Questa novità suppone una conoscenza di Cristo e un’esperienza di fede. La maturità del nostro cammino ci fa sperimentare sempre più la provvisorietà e l’estrema relatività di ogni cosa. […]
Nella nostra situazione concreta può emergere il bisogno del cammino o della crescita nella fede. Ed è quanto è insinuato nella narrazione del cieco nato. Dalla fiducia in “quell’uomo” che si chiama Gesù, al riconoscere Gesù come profeta, fino all’adorazione della sua signoria, è un continuo cammino di fiducia in fiducia, di fede in fede, fino alla visione di Cristo e del Padre nella gloria: «Uno con lui».
B. CALATI, Conoscere il cuore di Dio. Omelie per l’anno liturgico, Introduzione di P. STEFANI (Quaderni di Camaldoli 11), EDB, Bologna 2001, pp. 47-48.

4. Ciechi e sordi, dobbiamo cominciare dal sentirlo che si narra a noi, e attraverso un ascolto paziente, pervenire a credere, a vedere la luce del giorno, a sperare: attendere tutto da te significa vivere di grazia. Infatti, «tutto ciò che è stato scritto prima di noi, è stato scritto per nostra istruzione, perché in virtù della perseveranza e della consolazione che ci vengono dalle Scritture teniamo viva la nostra speranza» (Romani 15,4).
Sono convinto che la Bibbia è un libro di speranza e che leggerlo ha come risultato la speranza. […]

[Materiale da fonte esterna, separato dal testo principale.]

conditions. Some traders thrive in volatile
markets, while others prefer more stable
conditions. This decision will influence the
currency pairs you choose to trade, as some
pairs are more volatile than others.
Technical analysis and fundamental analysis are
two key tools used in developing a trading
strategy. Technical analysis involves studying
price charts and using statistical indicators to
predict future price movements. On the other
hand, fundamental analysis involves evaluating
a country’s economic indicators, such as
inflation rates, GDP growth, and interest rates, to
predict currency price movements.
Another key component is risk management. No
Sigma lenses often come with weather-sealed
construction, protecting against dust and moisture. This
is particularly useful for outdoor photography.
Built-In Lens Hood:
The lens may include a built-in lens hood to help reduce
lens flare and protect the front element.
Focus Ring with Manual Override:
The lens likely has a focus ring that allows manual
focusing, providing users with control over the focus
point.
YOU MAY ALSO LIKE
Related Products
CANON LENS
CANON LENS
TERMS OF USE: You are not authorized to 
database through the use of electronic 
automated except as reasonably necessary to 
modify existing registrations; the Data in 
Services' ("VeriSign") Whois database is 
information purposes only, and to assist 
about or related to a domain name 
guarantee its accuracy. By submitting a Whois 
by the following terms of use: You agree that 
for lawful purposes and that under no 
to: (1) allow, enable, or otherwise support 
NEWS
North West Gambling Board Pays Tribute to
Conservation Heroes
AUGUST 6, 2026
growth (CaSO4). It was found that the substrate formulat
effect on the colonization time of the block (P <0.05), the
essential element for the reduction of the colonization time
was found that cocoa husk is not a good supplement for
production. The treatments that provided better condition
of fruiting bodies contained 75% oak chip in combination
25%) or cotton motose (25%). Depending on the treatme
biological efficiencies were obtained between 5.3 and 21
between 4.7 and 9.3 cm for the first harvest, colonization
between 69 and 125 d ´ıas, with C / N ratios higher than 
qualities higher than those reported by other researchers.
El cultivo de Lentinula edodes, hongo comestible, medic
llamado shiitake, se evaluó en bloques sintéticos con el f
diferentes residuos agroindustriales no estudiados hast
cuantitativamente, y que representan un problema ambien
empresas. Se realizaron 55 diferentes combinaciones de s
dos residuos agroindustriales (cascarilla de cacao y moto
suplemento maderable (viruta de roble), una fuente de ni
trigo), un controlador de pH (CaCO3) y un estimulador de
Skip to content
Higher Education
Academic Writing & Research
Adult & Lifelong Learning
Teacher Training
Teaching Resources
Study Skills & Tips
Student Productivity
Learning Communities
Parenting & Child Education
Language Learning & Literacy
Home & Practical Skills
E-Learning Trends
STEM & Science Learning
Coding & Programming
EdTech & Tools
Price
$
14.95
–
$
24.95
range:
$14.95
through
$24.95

Tu, sei la nostra speranza. Cioè: eccoci insieme, noi che speriamo un giorno di conoscerti, di vederti in faccia. E noi allora saremo illuminati dal tuo sguardo: con-viventi. […]

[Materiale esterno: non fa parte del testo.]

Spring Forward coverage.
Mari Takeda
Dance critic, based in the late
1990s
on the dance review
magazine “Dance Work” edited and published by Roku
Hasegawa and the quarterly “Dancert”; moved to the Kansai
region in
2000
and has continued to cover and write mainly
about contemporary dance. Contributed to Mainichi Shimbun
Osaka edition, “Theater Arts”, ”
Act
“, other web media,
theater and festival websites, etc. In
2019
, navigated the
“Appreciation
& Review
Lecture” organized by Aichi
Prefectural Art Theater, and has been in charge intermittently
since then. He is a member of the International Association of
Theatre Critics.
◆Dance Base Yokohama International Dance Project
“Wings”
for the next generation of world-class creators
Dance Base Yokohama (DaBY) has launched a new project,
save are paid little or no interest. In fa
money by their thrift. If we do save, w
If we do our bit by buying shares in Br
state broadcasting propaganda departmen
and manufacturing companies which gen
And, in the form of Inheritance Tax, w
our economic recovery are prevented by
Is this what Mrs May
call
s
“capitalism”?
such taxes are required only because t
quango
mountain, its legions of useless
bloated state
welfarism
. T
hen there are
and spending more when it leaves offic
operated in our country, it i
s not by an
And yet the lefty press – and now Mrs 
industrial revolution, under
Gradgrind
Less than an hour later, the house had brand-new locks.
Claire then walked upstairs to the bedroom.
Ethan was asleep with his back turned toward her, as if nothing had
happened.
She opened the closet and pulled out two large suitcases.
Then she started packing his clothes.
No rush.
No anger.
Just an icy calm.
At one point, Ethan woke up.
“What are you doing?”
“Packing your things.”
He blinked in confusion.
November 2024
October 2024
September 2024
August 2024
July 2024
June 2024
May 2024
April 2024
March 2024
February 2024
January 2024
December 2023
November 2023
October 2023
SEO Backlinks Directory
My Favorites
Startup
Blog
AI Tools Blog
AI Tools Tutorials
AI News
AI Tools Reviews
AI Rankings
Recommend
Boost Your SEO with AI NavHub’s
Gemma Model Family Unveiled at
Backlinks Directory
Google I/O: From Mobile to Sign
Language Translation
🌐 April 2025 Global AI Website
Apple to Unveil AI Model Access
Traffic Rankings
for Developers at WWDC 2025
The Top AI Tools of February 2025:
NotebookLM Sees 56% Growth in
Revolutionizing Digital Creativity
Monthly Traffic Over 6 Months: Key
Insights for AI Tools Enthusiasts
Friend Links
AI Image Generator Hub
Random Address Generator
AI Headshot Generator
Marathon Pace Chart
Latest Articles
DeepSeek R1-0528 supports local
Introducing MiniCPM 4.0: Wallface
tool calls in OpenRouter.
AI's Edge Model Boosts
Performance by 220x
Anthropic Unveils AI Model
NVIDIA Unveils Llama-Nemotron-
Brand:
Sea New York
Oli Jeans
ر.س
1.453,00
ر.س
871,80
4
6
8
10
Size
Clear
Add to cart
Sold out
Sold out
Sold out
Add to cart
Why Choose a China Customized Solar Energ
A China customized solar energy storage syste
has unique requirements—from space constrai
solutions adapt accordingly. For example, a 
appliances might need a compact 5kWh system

Un evento: nascere di nuovo; l’unico potere che mai si potrà conquistare è donato a chi ti accoglie (cf Gv 1,12). «Nascere, è nascere alla speranza». È entrare nel tuo avvenire, e offrirsi affinché avvenga in questo mondo. Proprio quando dicevo: «Le tenebre mi coprano», la notte èdivenuta luce intorno a me (Sal 138). L’umanità è chiamata a divenire volto: «Vedranno il tuo volto». «Non vi sarà più notte… perché il Signore effonderà su di loro la sua luce» (Ap 22).

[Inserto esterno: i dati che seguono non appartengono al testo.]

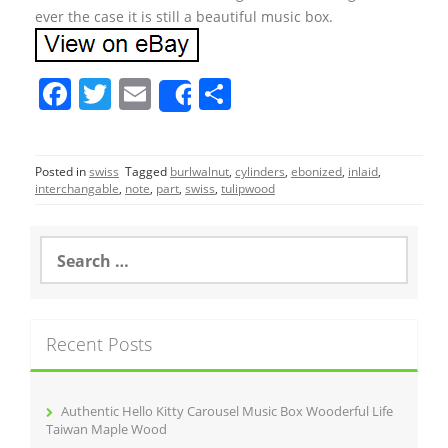
ever the case it is still a beautiful music box.
F
T
E
S
Share
a
w
m
h
c
itt
ai
ar
Posted in
swiss
Tagged
burlwalnut
,
cylinders
,
ebonized
,
inlaid
,
e
er
l
e
interchangable
,
note
,
part
,
swiss
,
tulipwood
b
o
S
e
o
a
r
k
c
Recent Posts
h
f
o
r
Authentic Hello Kitty Carousel Music Box Wooderful Life
:
Taiwan Maple Wood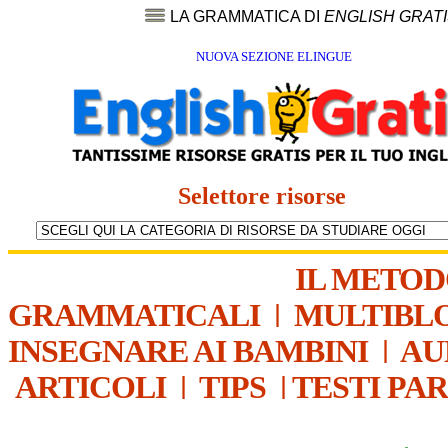
LA GRAMMATICA DI
ENGLISH GRAT
NUOVA SEZIONE ELINGUE
Selettore risorse
IL METO
GRAMMATICALI
|
MULTIBL
INSEGNARE AI BAMBINI
|
AU
ARTICOLI
|
TIPS
|
TESTI PA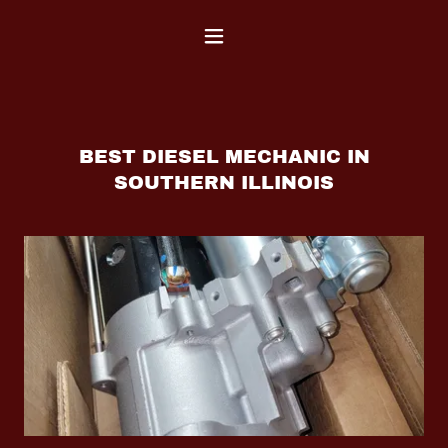
BEST DIESEL MECHANIC IN
SOUTHERN ILLINOIS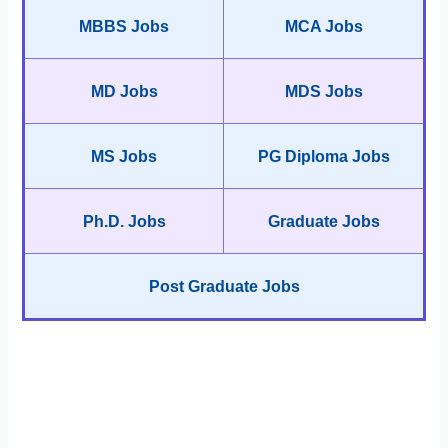
MBBS Jobs
MCA Jobs
MD Jobs
MDS Jobs
MS Jobs
PG Diploma Jobs
Ph.D. Jobs
Graduate Jobs
Post Graduate Jobs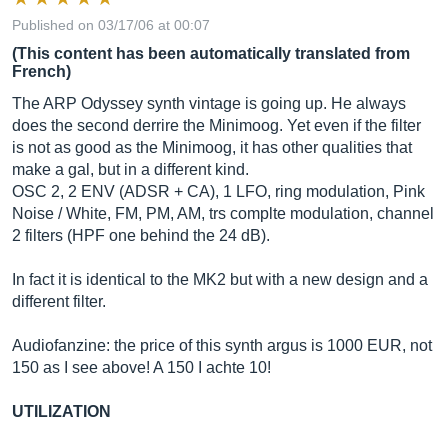
Published on 03/17/06 at 00:07
(This content has been automatically translated from
French)
The ARP Odyssey synth vintage is going up. He always
does the second derrire the Minimoog. Yet even if the filter
is not as good as the Minimoog, it has other qualities that
make a gal, but in a different kind.
OSC 2, 2 ENV (ADSR + CA), 1 LFO, ring modulation, Pink
Noise / White, FM, PM, AM, trs complte modulation, channel
2 filters (HPF one behind the 24 dB).
In fact it is identical to the MK2 but with a new design and a
different filter.
Audiofanzine: the price of this synth argus is 1000 EUR, not
150 as I see above! A 150 I achte 10!
UTILIZATION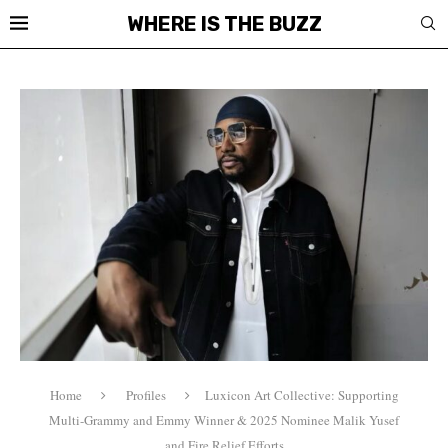
WHERE IS THE BUZZ
Home
Profiles
Luxicon Art Collective: Supporting
Multi-Grammy and Emmy Winner & 2025 Nominee Malik Yusef
and Fire Relief Efforts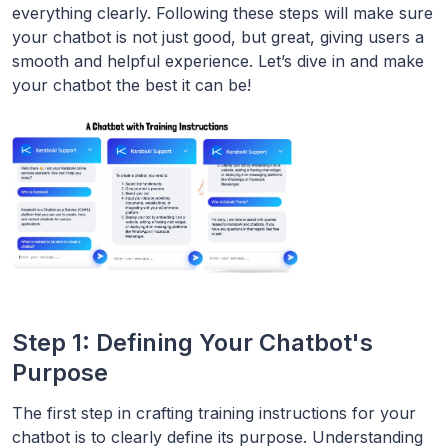
everything clearly. Following these steps will make sure
your chatbot is not just good, but great, giving users a
smooth and helpful experience. Let’s dive in and make
your chatbot the best it can be!
Step 1: Defining Your Chatbot's
Purpose
The first step in crafting training instructions for your
chatbot is to clearly define its purpose. Understanding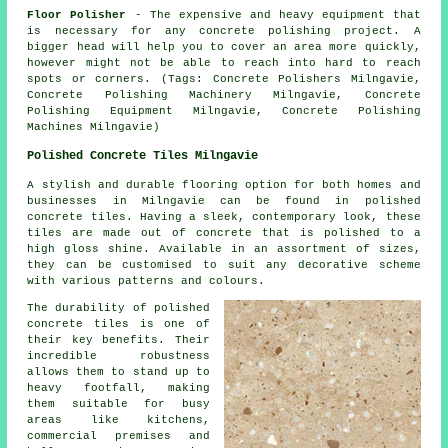
Floor Polisher
- The expensive and heavy equipment that
is necessary for any concrete polishing project. A
bigger head will help you to cover an area more quickly,
however might not be able to reach into hard to reach
spots or corners. (Tags: Concrete Polishers Milngavie,
Concrete Polishing Machinery Milngavie, Concrete
Polishing Equipment Milngavie, Concrete Polishing
Machines Milngavie)
Polished Concrete Tiles Milngavie
A stylish and durable flooring option for both homes and
businesses in Milngavie can be found in polished
concrete tiles. Having a sleek, contemporary look, these
tiles are made out of concrete that is polished to a
high gloss shine. Available in an assortment of sizes,
they can be customised to suit any decorative scheme
with various patterns and colours.
The durability of polished
concrete tiles is one of
their key benefits. Their
incredible robustness
allows them to stand up to
heavy footfall, making
them suitable for busy
areas like kitchens,
commercial premises and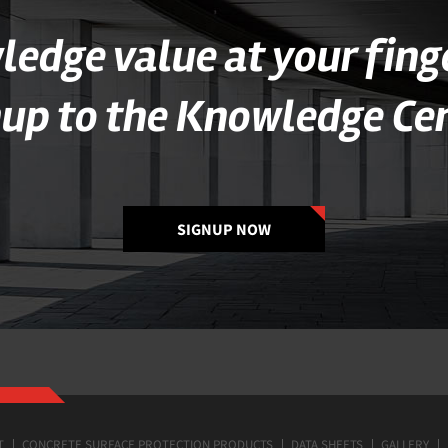
edge value at your fing
nup to the Knowledge Cen
SIGNUP NOW
T
CONCRETE SURFACE PROTECTION PRODUCTS
DATA SHEETS
GALLERY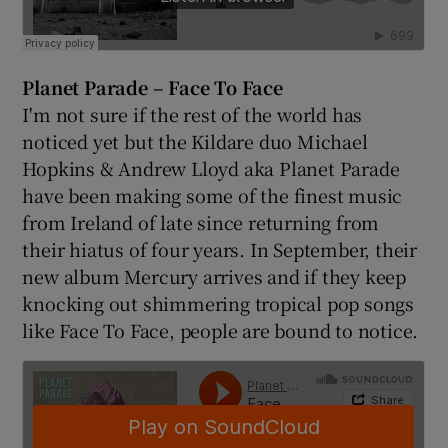
Planet Parade – Face To Face
I'm not sure if the rest of the world has
noticed yet but the Kildare duo Michael
Hopkins & Andrew Lloyd aka Planet Parade
have been making some of the finest music
from Ireland of late since returning from
their hiatus of four years. In September, their
new album Mercury arrives and if they keep
knocking out shimmering tropical pop songs
like Face To Face, people are bound to notice.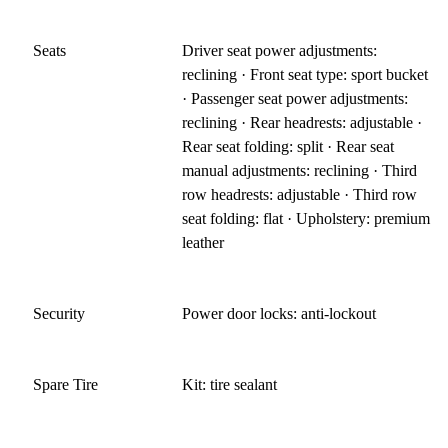
Seats
Driver seat power adjustments:
reclining · Front seat type: sport bucket
· Passenger seat power adjustments:
reclining · Rear headrests: adjustable ·
Rear seat folding: split · Rear seat
manual adjustments: reclining · Third
row headrests: adjustable · Third row
seat folding: flat · Upholstery: premium
leather
Security
Power door locks: anti-lockout
Spare Tire
Kit: tire sealant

Sì, un futuro di luce ci attende, e già si dona a vivere: figli della luce lo siamo già (cf Col 1,23). La speranza è la porta che si apre alla novità e mi ingiunge un comandamento nuovo, il comandamento del nuovo di cui tu vuoi farci complici, innamorati.
“Più forti dell’odio”. Gli scritti dei monaci trappisti uccisi in Algeria, a cura della COMUNITÀ DI BOSE, Piemme, Casale Monferrato 1997, pp. 137-142.

5. ... Ma tu cammina con noi
Signore
non perderti nel silenzio della tua solitudine.
Ti faremo compagnia
e ti terremo per mano.
Tu cammina con noi
inciampa con noi
sporcando di polvere e fango
i vestiti e le scarpe.
Abbandona velluti
e mantelli
brucia i turiboli
straccia i polverosi libri
delle liturgie.
Con forbici d’acciaio
lacera
pianete e merletti.
Ordina ai tuoi sacerdoti
di cercare il male dov’è
senza attenderlo
nel tiepido calore
delle sacrestie.
La luce è quello
che avanza dal buio
e noi cammineremo
perché ci sia più luce
nel tempo che si apre...
 L. VIOLANTE, Secondo Qoèlet, Dialogo tra Dio e gli uomini, Piemme, Casale Monferrato 2004, pp. 99s.


6. Si disserra la gabbia del prigione
s’avventa in libertà
a capofitto,
non si guarda attorno,
fissa
solo lo spazio che gli s’apre
in fronte, e che lo ingoia,
e come
lampada lo abbaglia.

Attento, non è sgombra
la via della liberazione, non lo è ancora.
Ancora c’è il paese
di malanimo e idiozia
da traversare passo passo.
Lo credevi – ed era buon diritto –
ormai alle tue spalle.
Senonché
non è mai tutto passato il passato
e anche il male rifiorisce.
 M. LUZI, Sotto specie umana (Poesia), Garzanti Libri, Milano 1999, p. 198.